Newcastle Realty’s Late Year Pickups Highlight Record Fourth Quarter for Investment Sales
By Al Barbarino February 26, 2013 7:30 am
reprintsReal estate investment firm Newcastle Realty Services purchased neighboring apartment buildings at 656 and 759 St. Nicholas Avenue in Harlem for a combined $5.6 million from Colorado-based real estate firm Aimco late last year, city records posted yesterday show.
Sellers sought to unload properties before looming capital gains tax hikes as December wound down, a main reason why the fourth quarter was the strongest investment sales quarter in two and a half decades.
The firm paid $4.4 million for the six-story, 20,640-square-foot property at 656 St.

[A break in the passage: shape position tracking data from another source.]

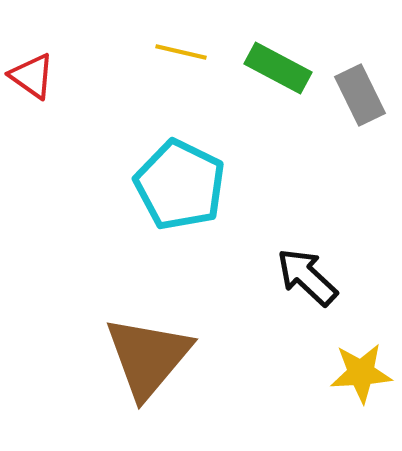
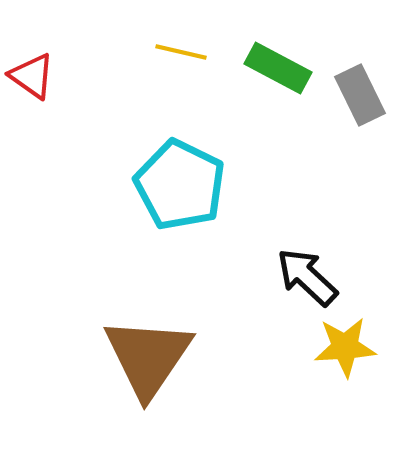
brown triangle: rotated 6 degrees counterclockwise
yellow star: moved 16 px left, 26 px up
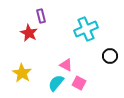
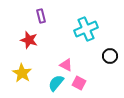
red star: moved 7 px down; rotated 12 degrees counterclockwise
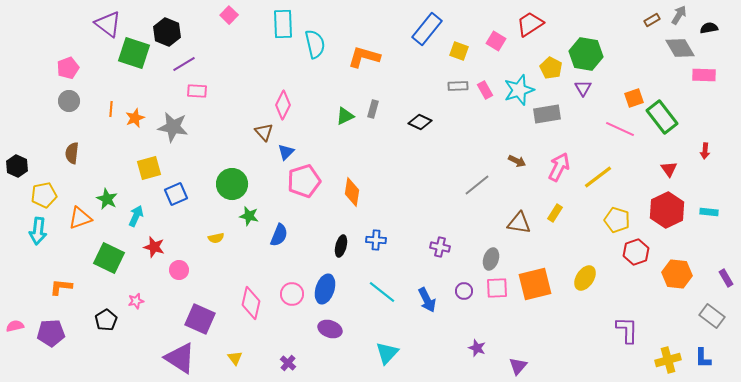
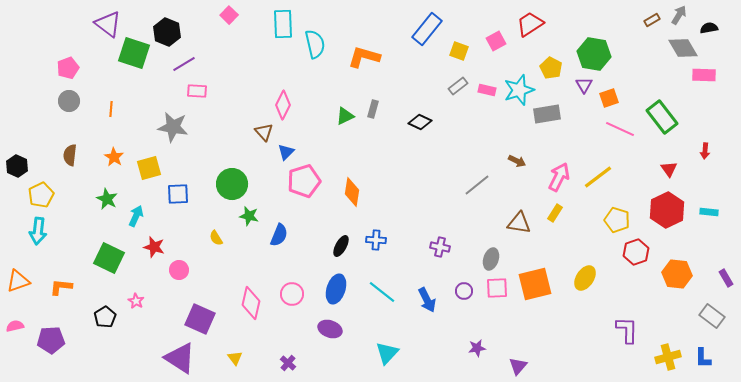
pink square at (496, 41): rotated 30 degrees clockwise
gray diamond at (680, 48): moved 3 px right
green hexagon at (586, 54): moved 8 px right
gray rectangle at (458, 86): rotated 36 degrees counterclockwise
purple triangle at (583, 88): moved 1 px right, 3 px up
pink rectangle at (485, 90): moved 2 px right; rotated 48 degrees counterclockwise
orange square at (634, 98): moved 25 px left
orange star at (135, 118): moved 21 px left, 39 px down; rotated 18 degrees counterclockwise
brown semicircle at (72, 153): moved 2 px left, 2 px down
pink arrow at (559, 167): moved 10 px down
blue square at (176, 194): moved 2 px right; rotated 20 degrees clockwise
yellow pentagon at (44, 195): moved 3 px left; rotated 15 degrees counterclockwise
orange triangle at (80, 218): moved 62 px left, 63 px down
yellow semicircle at (216, 238): rotated 70 degrees clockwise
black ellipse at (341, 246): rotated 15 degrees clockwise
blue ellipse at (325, 289): moved 11 px right
pink star at (136, 301): rotated 28 degrees counterclockwise
black pentagon at (106, 320): moved 1 px left, 3 px up
purple pentagon at (51, 333): moved 7 px down
purple star at (477, 348): rotated 30 degrees counterclockwise
yellow cross at (668, 360): moved 3 px up
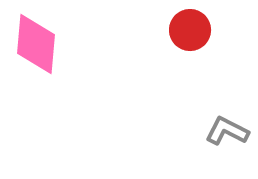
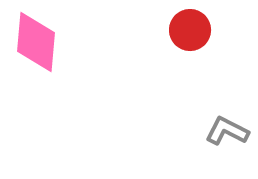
pink diamond: moved 2 px up
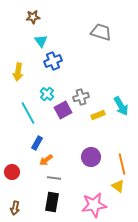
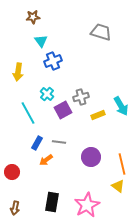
gray line: moved 5 px right, 36 px up
pink star: moved 7 px left; rotated 20 degrees counterclockwise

Nicholas Avenue, which features 30 residential units; and $1.2 million for the building at 759 — a 5,666-square-foot, four-story building with nine units.
The firm did not return calls seeking comment, but the purchase comes on the heels of reports that the firm purchased a 70,000-square-foot Upper West Side property at 380 Columbus Avenue for $50 million from Joben Realty Associates in another deal that closed at the end of December.
That property features 58,205 square feet of residential space (43 units) and 11,795 square feet of retail.
“It was a wonderful opportunity,” Margaret Streicker Porres, Newcastle’s president and founder told The Real Deal when that deal was made public.
The fourth quarter had the most sales in at least 25 years, as well as the lowest inventory levels for any quarter since 2000, according to The Elliman Report, compiled by appraisal firm Miller Samuel Inc. on behalf of Douglas Elliman. There were 2,598 in the fourth quarter, according to the report.
“People already on the fence on whether to buy or sell may have moved forward their plans before 12/31 since whatever form they take in 2013, taxes were assumed to be higher,” Jonathan Miller, president and CEO at Miller Samuel Inc. told Curbed when the report was released.
Newcastle Realty Services, founded in 2004, manages over 2,000 housing units throughout the five boroughs of New York City.